Conducting Cat Shows During the COVID-19 Pandemic
Cat Talk|June 2021
It was just over a year ago that we were all enjoying our hobby of showing cats. Some traveled extensively seeking high titles, and some just supported local shows. In all cases, there was social interaction with everyone, and we generally did not worry about spreading infections.
Dennis Ganoe

Then COVID-19 happened and the world changed. We went into lock-down most everywhere, and shows were summarily canceled. We began social distancing and wearing masks to prevent the spread of this particular virus.

Recently, as the vaccines for this virus are being adopted, cat shows are starting to return.

Their return brings with it a host of additional procedures for clubs, judges, and exhibitors. While shows were just starting to return, several pioneering clubs undertook their own precautions based on local conditions and prevalent regulations and recommendations.

Cotton States Cat Club in Georgia last November was the first live US show since COVID-19 shut them down last March. They did a remarkable job and set a high bar of keeping people safe. The next US shows were Frontier Feline Fanciers in Kansas and Cat Club of the Palm Beaches in Florida. The Houston Cat Club followed with a show held in Texas in January. Star City/ Central Carolina Cat Fanciers in Virginia was the fifth US club to put on a show in the COVID-19 era in the US. Meanwhile, as of this writing, there have been 18 CFA shows overseas, held in China, Japan, Asia, and Europe.

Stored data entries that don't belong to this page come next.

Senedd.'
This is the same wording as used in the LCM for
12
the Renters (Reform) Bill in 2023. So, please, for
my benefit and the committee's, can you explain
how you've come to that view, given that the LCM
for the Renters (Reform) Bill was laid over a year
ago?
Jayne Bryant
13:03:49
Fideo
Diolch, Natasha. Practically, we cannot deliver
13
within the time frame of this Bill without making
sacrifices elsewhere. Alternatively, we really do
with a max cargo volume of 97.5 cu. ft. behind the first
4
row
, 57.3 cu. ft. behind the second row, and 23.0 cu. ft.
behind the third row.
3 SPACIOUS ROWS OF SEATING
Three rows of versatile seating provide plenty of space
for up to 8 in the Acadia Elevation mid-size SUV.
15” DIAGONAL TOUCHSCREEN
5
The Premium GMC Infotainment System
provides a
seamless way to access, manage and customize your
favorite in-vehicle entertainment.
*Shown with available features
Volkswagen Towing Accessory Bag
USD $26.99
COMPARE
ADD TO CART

At the Houston Cat Club, in the pre-function area (outside of the show hall), there was a long cordoned-offline with 15 six-foot arrows for social distancing. COVID-19 waiver forms were set up all along the line, with tables and pens, a few participants had brought their CFA waiver form already filled out.

There were four tables for the check-in area that were spread out a bit. The first table was for COVID-19 forms and taking temperatures, with a six-foot arrow on the floor (at least 10 arrows before that). The next table was where color-of-the-day wristbands were given out, with another COVID-19 spacing arrow on the floor. Then there were two tables of alphabetical catalogs spread out, with each table having its own COVID-19 floor arrow.

NO ONE was allowed in the show hall without providing a filled-out COVID-19 form, having their temperature taken, and putting on the color-of-the-day wristband. That includes show management and judges. Check-in started by 7:00 a.m. in order to spread people out. No one was allowed at setup without having their temperature taken and mask on! Both the entrance-only and exit-only doors were well marked and blocked off with stanchions—crowd control posts and barriers!

On Sunday, the same line and check-in was in place, but there was a different color wristband and second COVID-19 form! Club members made sure exhibitors could not bypass the check-in area and enter the show hall. Lots of people tried to go around throughout the day, so staffing was very important!

Lessons learned from the Houston experience included finding that the check-in process needed several new steps.

• Social-distanced line, with six-foot arrows and roped off

• Earlier check-in time to reduce congestion at the door

• No pay at the door for entries

• COVID-19 waiver stations along the way to fill out the form on Saturday

• Temperatures taken

• Color-of-the-day wristbands

• Enter- and exit-only doors

• Someone to stay at the door at all times. Gate and friends will try to enter

• Signs indicating the event was NOT open to the public

Houston also included post-show tracing. This isn’t necessarily required but is a very good idea. Two weeks after the show, it was reported that no one had COVID-19 symptoms!